Using Repair-seq, the authors found approximately 65,000 hot spots that covered around 2% of the neuronal genome. They then used proteomics approaches to detect what proteins were found at these hot spots, implicating many splicing-related proteins. Many of these sites appeared to be quite stable when the cells were treated with DNA-damaging agents, and the most stable DRHs were found to be strongly associated with sites associated with the epigenetic clock and genomic evolutionary rate profiling–defined constrained elements.
Unlike other cells, neurons generally don’t replace themselves over time, making them among the longest-living cells in the human body. Their longevity makes it even more important that they repair lesions in their DNA as they age, in order to maintain their function over the decades of a human life span. As they get older, neurons’ ability to make these genetic repairs declines, which could explain why people develop age-related neurodegenerative diseases like Alzheimer’s and Parkinson’s.
Although the scientists expected to see some prioritization in DNA repair, they were surprised by just how focused the neurons were on protecting certain sections of the genome.

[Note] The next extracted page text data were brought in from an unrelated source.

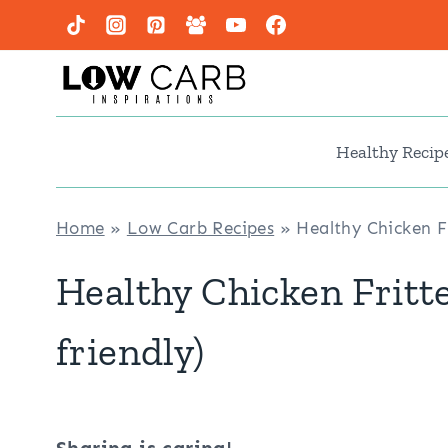
Skip
to
content
Healthy Recip
Home
»
Low Carb Recipes
»
Healthy Chicken Fr
Healthy Chicken Fritte
friendly)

“What we saw was incredibly sharp, well-defined regions of repair; very focused areas that were substantially higher than background levels,” said co-first and co-corresponding author Dylan Reid, PhD, a former Salk postdoctoral scholar and now a fellow at Vertex Pharmaceutics. “The proteins that sit on these ‘hot spots’ are implicated in neurodegenerative disease, and the sites are also linked to aging.”
Previous research has focused on identifying the sections of DNA that suffer genetic damage, but this is the first time researchers have looked for where the genome is being heavily repaired.
“We flipped the paradigm from looking for damage to looking for repair, and that’s why we were able to find these hot spots,” Reid remarked. “This is really new biology that might eventually change how we understand neurons in the nervous system, and the more we understand that, the more we can look to develop therapies addressing age-related diseases.”
“This research shows for the first time that there are sections of genome that neurons prioritize when it comes to repair,” asserted Rusty Gage, PhD, the paper’s co-corresponding author, president of the Salk Institute for Biological Studies. “We’re excited about the potential of these findings to change the way we view many age-related diseases of the nervous system and potentially explore DNA repair as a therapeutic approach.”
Gage, who holds the Vi and John Adler chair for research on age-related neurodegenerative disease, added, “Understanding which areas within the genome are vulnerable to damage is a very exciting topic for our lab. We think Repair-seq will be a powerful tool for research, and we continue to explore additional new methods to study genome integrity, particularly in relation to aging and disease.”